= EXERCISE =
From the entries below, return exactly the lines beginning at the one that contains "Передний угол по" and ending at the one that contains "Доставка почтой", both of them included, and only those lines.

= DATASET CONTENT =

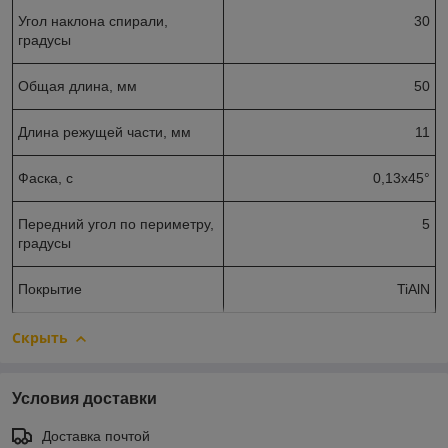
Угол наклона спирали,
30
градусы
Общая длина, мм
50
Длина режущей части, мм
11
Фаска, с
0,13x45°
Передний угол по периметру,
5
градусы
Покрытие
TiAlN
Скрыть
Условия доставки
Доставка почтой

* * *

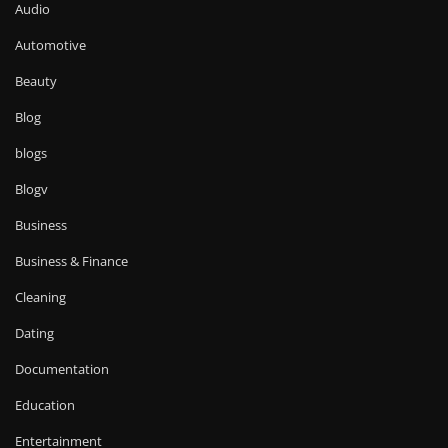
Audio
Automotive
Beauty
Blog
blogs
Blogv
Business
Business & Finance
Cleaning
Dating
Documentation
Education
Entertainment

= SOLUTION TO THIS PROBLEM =
Передний угол по периметру,
5
градусы
Покрытие
TiAlN
Скрыть
Условия доставки
Доставка почтой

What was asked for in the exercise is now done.